Always buy the smallest Brussels sprouts. They are more tender and sweeter. You can also roast halved Brussels sprouts, tossed with 2 Tbsp olive oil, in the oven at 450° F for 20 to 25 minutes, or until tender. I often add a tablespoon of good quality Balsamic vinegar just before serving. (Serves 6.)

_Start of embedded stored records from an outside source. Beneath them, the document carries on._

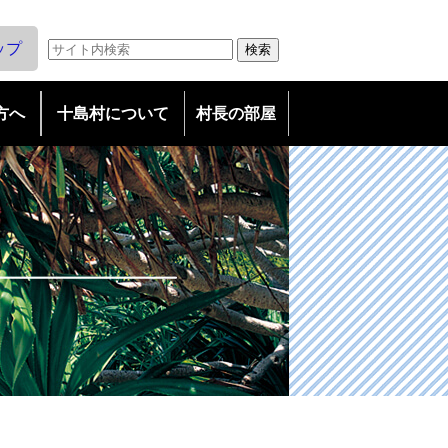
ップ
方へ
十島村について
村長の部屋
友好島民になろう
議会だより
友好村民とは/特典
広報としま
・友好島民の会申込み
・広告募集
教育委員会だより
子育て支援拠点事業につい
て
魅惑の島々トカラ列島
TOKARA ISLANDS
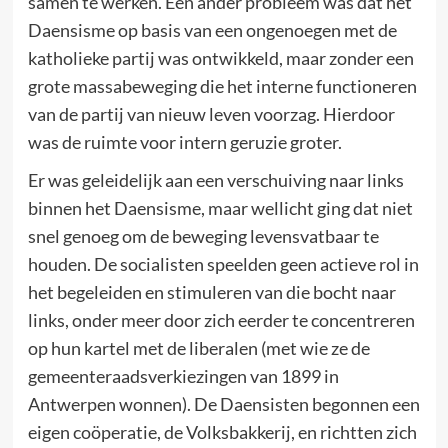
samen te werken. Een ander probleem was dat het
Daensisme op basis van een ongenoegen met de
katholieke partij was ontwikkeld, maar zonder een
grote massabeweging die het interne functioneren
van de partij van nieuw leven voorzag. Hierdoor
was de ruimte voor intern geruzie groter.
Er was geleidelijk aan een verschuiving naar links
binnen het Daensisme, maar wellicht ging dat niet
snel genoeg om de beweging levensvatbaar te
houden. De socialisten speelden geen actieve rol in
het begeleiden en stimuleren van die bocht naar
links, onder meer door zich eerder te concentreren
op hun kartel met de liberalen (met wie ze de
gemeenteraadsverkiezingen van 1899 in
Antwerpen wonnen). De Daensisten begonnen een
eigen coöperatie, de Volksbakkerij, en richtten zich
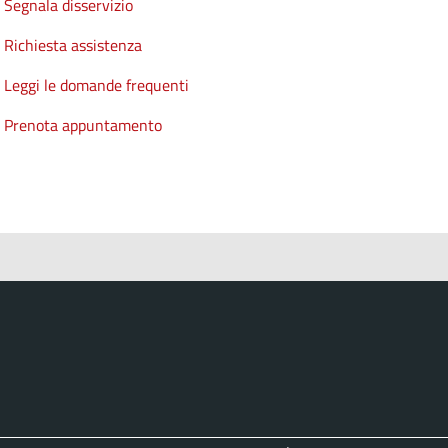
Segnala disservizio
Richiesta assistenza
Leggi le domande frequenti
Prenota appuntamento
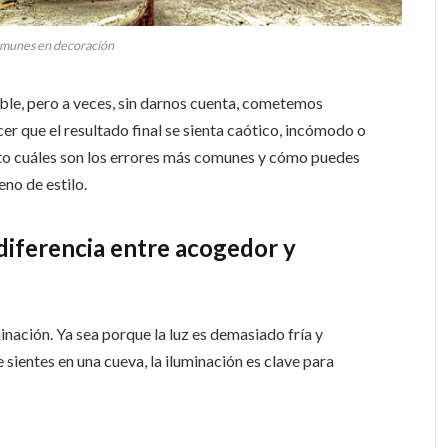
omunes en decoración
ble, pero a veces, sin darnos cuenta, cometemos
r que el resultado final se sienta caótico, incómodo o
nto cuáles son los errores más comunes y cómo puedes
eno de estilo.
 diferencia entre acogedor y
nación. Ya sea porque la luz es demasiado fría y
 sientes en una cueva, la iluminación es clave para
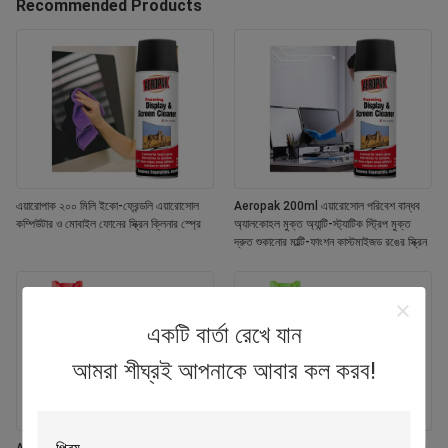
Recommended Products
এয়ারোপাক ২০০ মিলি ইকো-ফ্রেন্ডলি এয়ারোসোল
Aeropak 200ml এয়ারোসোল পরিবেশ বান্ধব
কম্পিউটার ও মোবাইল ফোনের স্ক্রিন ক্লিনার স্প্রে
অ্যালকোহল মুক্ত অ্যান্টি-স্ট্যাটিক স্ট্রিপ মুক্ত
দ্রুত শুকানোর মাল্টি-ফাংশন কাস্টমাইজড রঙের স্ক্রিন
একটি বার্তা রেখে যান
আমরা শীঘ্রই আপনাকে আবার কল করব!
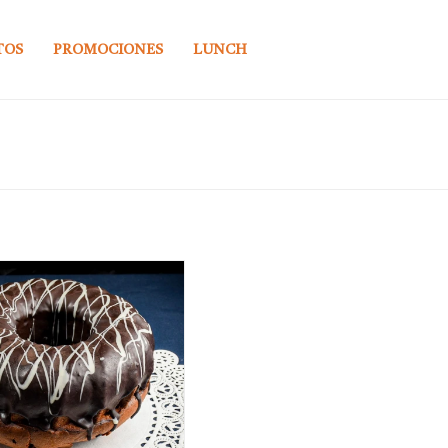
TOS
PROMOCIONES
LUNCH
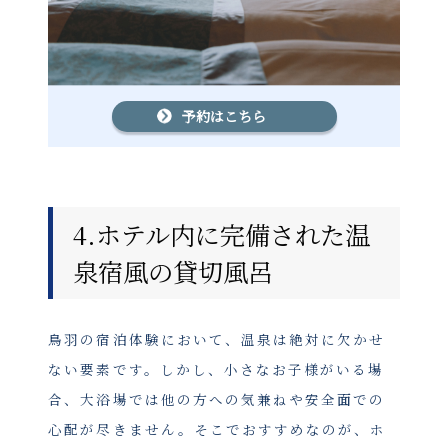
予約はこちら
4.ホテル内に完備された温
泉宿風の貸切風呂
鳥羽の宿泊体験において、温泉は絶対に欠かせ
ない要素です。しかし、小さなお子様がいる場
合、大浴場では他の方への気兼ねや安全面での
心配が尽きません。そこでおすすめなのが、ホ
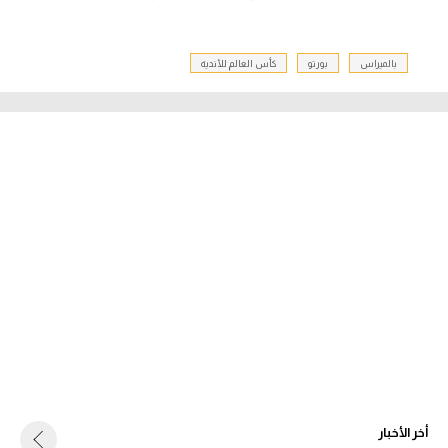
بالميراس
بورتو
كأس العالم للأندية
أخر الأخبار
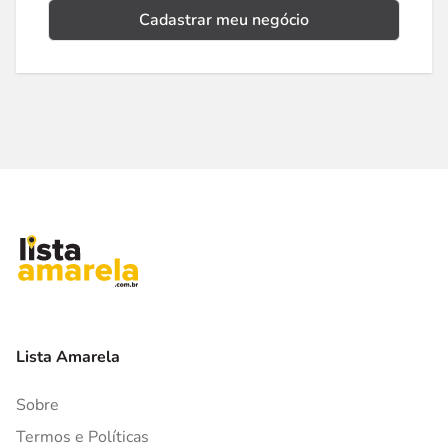
Cadastrar meu negócio
Lista Amarela
Sobre
Termos e Políticas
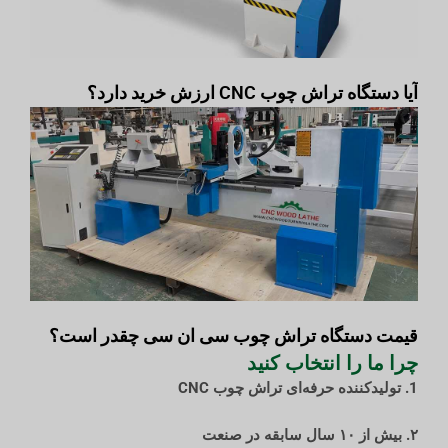
آیا دستگاه تراش چوب CNC ارزش خرید دارد؟
قیمت دستگاه تراش چوب سی ان سی چقدر است؟
چرا ما را انتخاب کنید
1. تولیدکننده حرفه‌ای تراش چوب CNC
۲. بیش از ۱۰ سال سابقه در صنعت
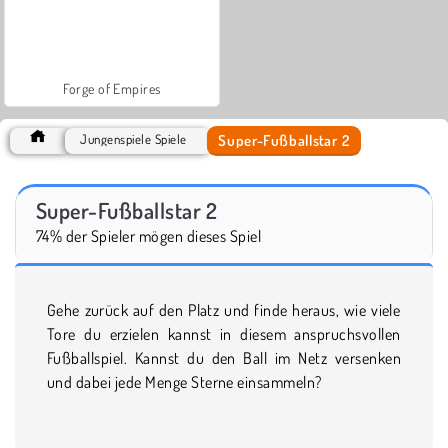
Forge of Empires
Super-Fußballstar 2
Jungenspiele Spiele
Super-Fußballstar 2
74% der Spieler mögen dieses Spiel
Gehe zurück auf den Platz und finde heraus, wie viele
Tore du erzielen kannst in diesem anspruchsvollen
Fußballspiel. Kannst du den Ball im Netz versenken
und dabei jede Menge Sterne einsammeln?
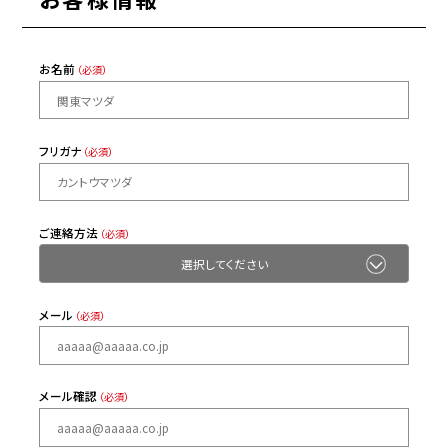
お名前
（必須）
フリガナ
（必須）
ご連絡方法
（必須）
メール
（必須）
メール確認
（必須）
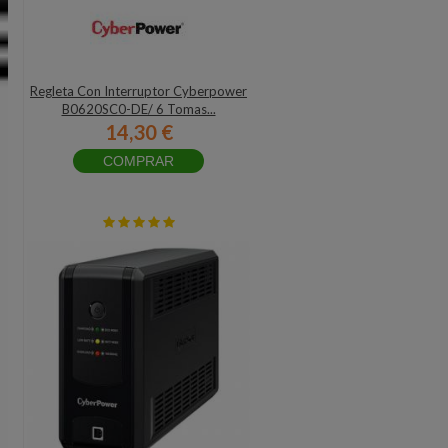
Regleta Con Interruptor Cyberpower
B0620SC0-DE/ 6 Tomas...
14,30 €
COMPRAR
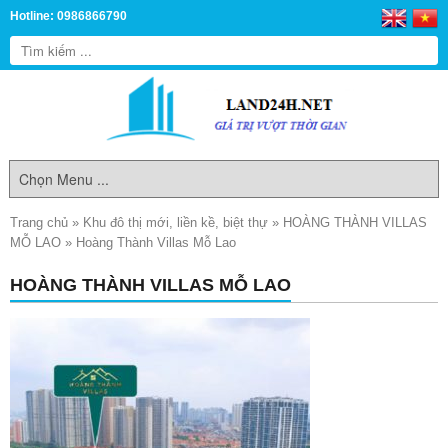
Hotline: 0986866790
Trang chủ
»
Khu đô thị mới, liền kề, biệt thự
»
HOÀNG THÀNH VILLAS
MỖ LAO
»
Hoàng Thành Villas Mỗ Lao
HOÀNG THÀNH VILLAS MỖ LAO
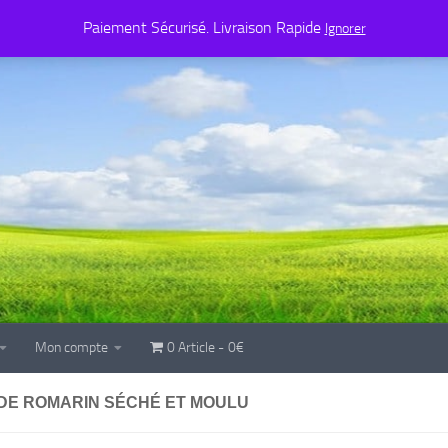
Mon compte
0 Article
0€
Paiement Sécurisé. Livraison Rapide
Ignorer
Mon compte
0 Article
0€
DE ROMARIN SÉCHÉ ET MOULU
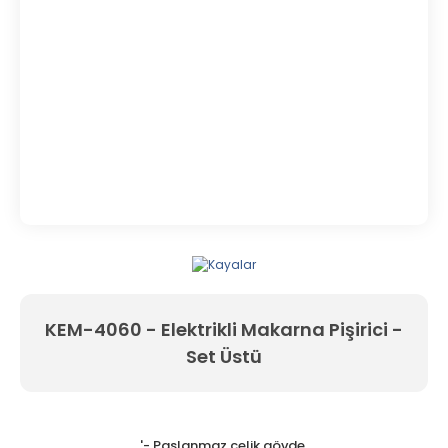
KEM-4060 - Elektrikli Makarna Pişirici -
Set Üstü
'- Paslanmaz çelik gövde,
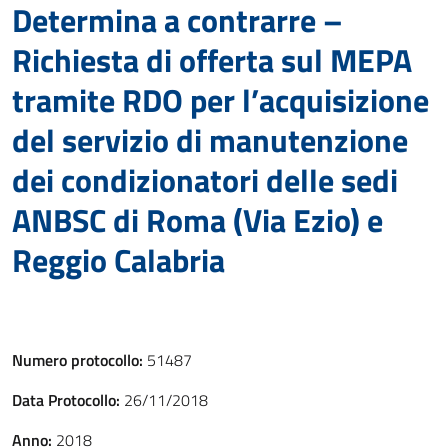
Determina a contrarre –
Richiesta di offerta sul MEPA
tramite RDO per l’acquisizione
del servizio di manutenzione
dei condizionatori delle sedi
ANBSC di Roma (Via Ezio) e
Reggio Calabria
Numero protocollo:
51487
Data Protocollo:
26/11/2018
Anno:
2018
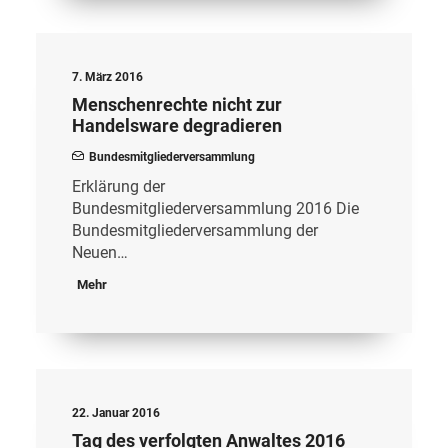
7. März 2016
Menschenrechte nicht zur
Handelsware degradieren
Bundesmitgliederversammlung
Erklärung der
Bundesmitgliederversammlung 2016 Die
Bundesmitgliederversammlung der
Neuen…
Mehr
22. Januar 2016
Tag des verfolgten Anwaltes 2016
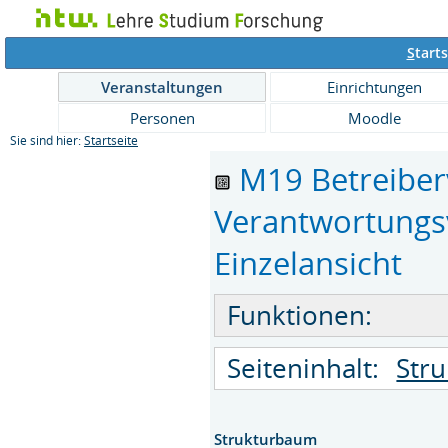
S
tarts
Veranstaltungen
Einrichtungen
Personen
Moodle
Sie sind hier:
Startseite
M19 Betreiber
Verantwortungs
Einzelansicht
Funktionen:
Seiteninhalt:
Str
Strukturbaum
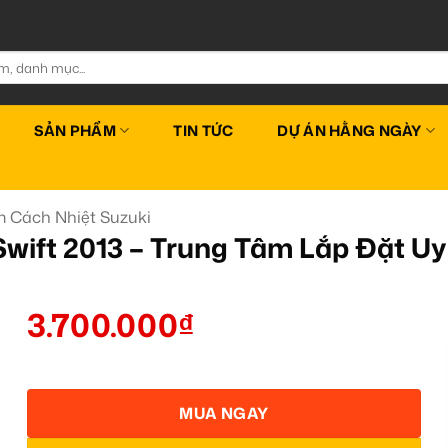
SẢN PHẨM
TIN TỨC
DỰ ÁN HẰNG NGÀY
 Cách Nhiệt Suzuki
Swift 2013 – Trung Tâm Lắp Đặt U
3.700.000
₫
MUA NGAY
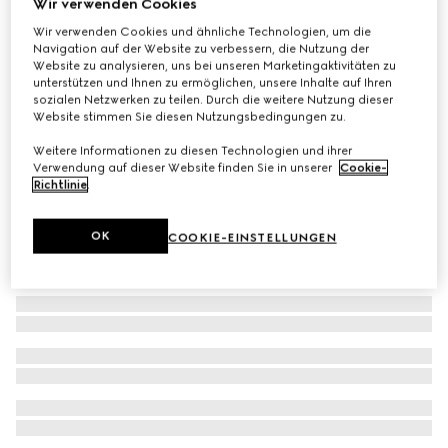
Wir verwenden Cookies
Kindershorts aus Denim mit gelasertem Detail
Wir verwenden Cookies und ähnliche Technologien, um die
Navigation auf der Website zu verbessern, die Nutzung der
CHF 370
Website zu analysieren, uns bei unseren Marketingaktivitäten zu
unterstützen und Ihnen zu ermöglichen, unsere Inhalte auf Ihren
sozialen Netzwerken zu teilen. Durch die weitere Nutzung dieser
Website stimmen Sie diesen Nutzungsbedingungen zu.
Weitere Informationen zu diesen Technologien und ihrer
Verwendung auf dieser Website finden Sie in unserer
Cookie-
Richtlinie
.
OK
COOKIE-EINSTELLUNGEN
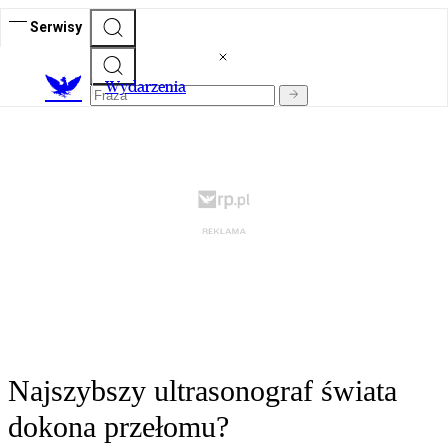
Serwisy
Wydarzenia
Najszybszy ultrasonograf świata
dokona przełomu?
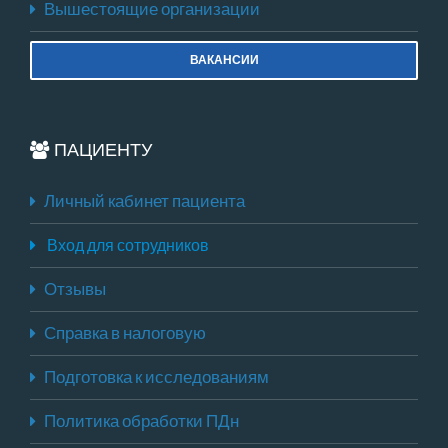
Вышестоящие организации
ВАКАНСИИ
ПАЦИЕНТУ
Личный кабинет пациента
Вход для сотрудников
Отзывы
Справка в налоговую
Подготовка к исследованиям
Политика обработки ПДн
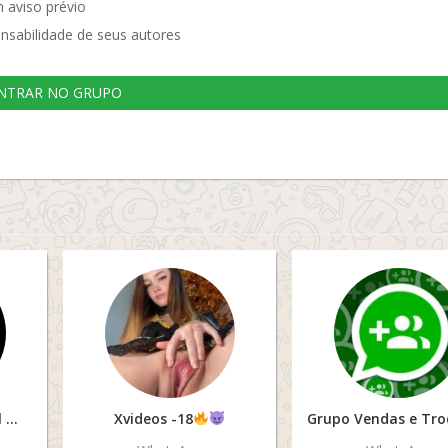
 aviso prévio
nsabilidade de seus autores
NTRAR NO GRUPO
Assobio erudito brasil
Xvideos -18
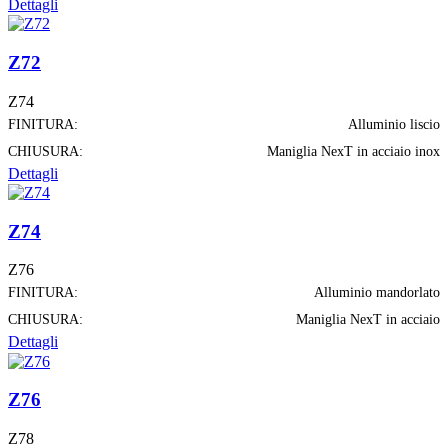
Dettagli
Z72
Z74
FINITURA:
Alluminio liscio
CHIUSURA:
Maniglia NexT in acciaio inox
Dettagli
Z74
Z76
FINITURA:
Alluminio mandorlato
CHIUSURA:
Maniglia NexT in acciaio
Dettagli
Z76
Z78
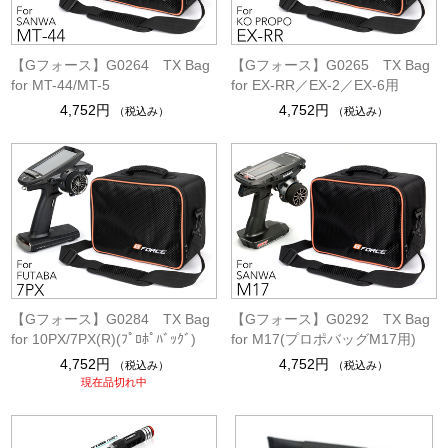
【Gフォース】G0264 TX Bag
【Gフォース】G0265 TX Bag
for MT-44/MT-5
for EX-RR／EX-2／EX-6用
4,752円
4,752円
（税込み）
（税込み）
【Gフォース】G0284 TX Bag
【Gフォース】G0292 TX Bag
for 10PX/7PX(R)(ﾌﾟﾛﾎﾟﾊﾞｯｸﾞ)
for M17(プロポバッグM17用)
4,752円
4,752円
（税込み）
（税込み）
現在品切れ中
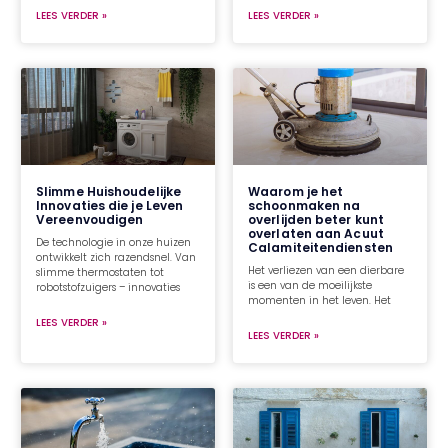
LEES VERDER »
LEES VERDER »
Slimme Huishoudelijke
Waarom je het
Innovaties die je Leven
schoonmaken na
Vereenvoudigen
overlijden beter kunt
overlaten aan Acuut
De technologie in onze huizen
Calamiteitendiensten
ontwikkelt zich razendsnel. Van
Het verliezen van een dierbare
slimme thermostaten tot
is een van de moeilijkste
robotstofzuigers – innovaties
momenten in het leven. Het
LEES VERDER »
LEES VERDER »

  • 2 lb (1 kg) Brussels sprouts, halved and trimmed
  • 3 Tbsp olive oil
  • 1 shallot, finely chopped
  • 2 Tbsp Pomegranate Glaze
  • 1 cup shelled pistachio nuts

1) Add enough water to reach the bottom of a collapsible steamer set in a 4-quart saucepan and bring to a boil. Place Brussels sprout halves in steamer basket, cover and steam for 8 to 10 minutes or until tender. Or cover Brussels sprouts with water in a saucepan and bring the water to a boil. Reduce heat and lightly boil for 10 to 12 minutes or until tender. Meanwhile, heat oil in a large skillet over medium-high heat. Add shallot and cook, stirring frequently, for 3 to 5 minutes or until soft and translucent. Add steamed or boiled and drained Brussels sprouts. Cook, stirring constantly for 2 to 3 minutes or until lightly browned. Drizzle pomegranate glaze over and toss to mix well. Transfer to a serving bowl and garnish with pistachio nuts.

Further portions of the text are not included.